Sunday, July 6, 2014

Motivate with a Manifesto

What is important in your teaching and the learning that happens in your classroom?
Have you ever created a classroom manifesto?

At the keynote at the Midwest Google Summitt in March, David Jakes challenged us to create our own manifesto about teaching and learning. Yes, I admit that I am a little behind in getting this one done, but everything in its own time, right? It is one more thing I am feeling good about checking off on my to-do list this summer.

Here's the official definition of a manifesto:

So when I read the definition above I think: What is my platform? What am I about? What is important to me? What are the core beliefs that make up Beth as a teacher and learner and that I want to pass along to my students?

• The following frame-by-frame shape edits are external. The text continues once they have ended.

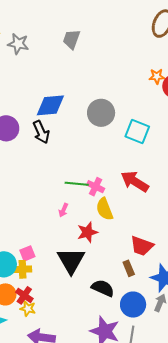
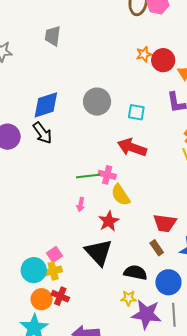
cyan square: (137, 132) -> (136, 112), size x0.7
red arrow: (135, 181) -> (132, 147), moved
yellow star: (28, 309) -> (129, 298), moved

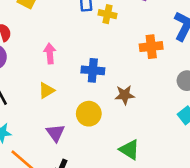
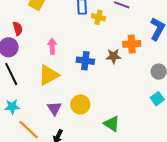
yellow triangle: (47, 90) -> (49, 75), size x1.6
brown star: (125, 95) -> (113, 56), moved
yellow circle: (89, 114) -> (80, 104), moved

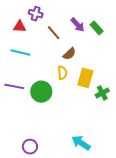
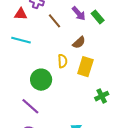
brown semicircle: (69, 54) -> (79, 42), moved
purple line: (14, 86) -> (30, 106), moved, turned 30
green cross: (102, 93) -> (102, 96), moved

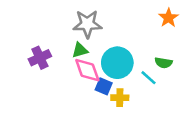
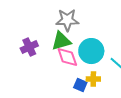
green triangle: (80, 50) -> (61, 41), size x1.5
blue square: (104, 86) -> (80, 85), moved

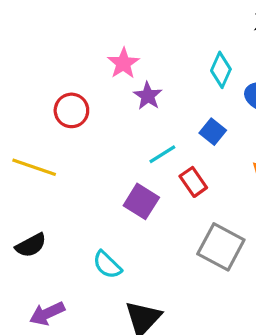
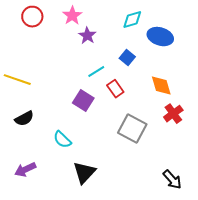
cyan diamond: (221, 70) -> (132, 20), turned 50
red circle: (71, 110) -> (32, 17), moved
black semicircle: (31, 245) -> (24, 119), moved

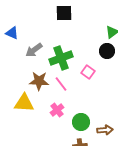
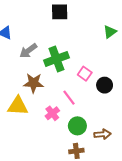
black circle: (107, 51) -> (105, 85), moved
pink line: (61, 84) -> (69, 98), moved

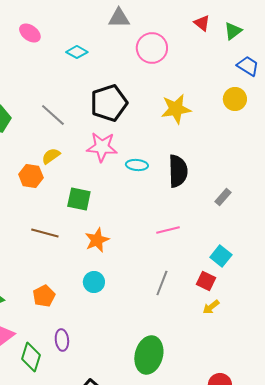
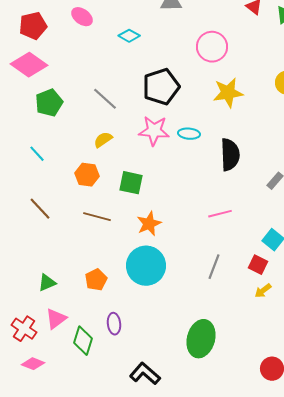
pink circle: (152, 48) -> (212, 47), moved
cyan ellipse: (137, 165) -> (189, 134), moved
orange hexagon: (31, 176) -> (87, 175), moved
cyan circle: (94, 282) -> (146, 266), size x1.8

1. We all have something to contribute in the classroom.  When everyone in the learning environment is valued as well as the content being taught, the classroom really gets buzzing with learning! That is what should be happening every day in the courses we teach.
2. It is better to be kind than to be right all the time. Try to understand others and if you don't understand their opinions, just let it go. It goes a long way in building a team outlook and a cohesive group or classroom.
3. The "Stuff" of technology does not make you smarter. Technology provides you with new ways to learn and interact with the material. YOU make yourself grow and YOU deepen your knowledge. In the end, you have to do all of the hard work to reach you goals and soar to new new heights.
4. When things get tough, you have to flip on your GRIT switch. This is by far my favorite qualities and has helped me reach some major goals in my life. We all have it, so let's use it.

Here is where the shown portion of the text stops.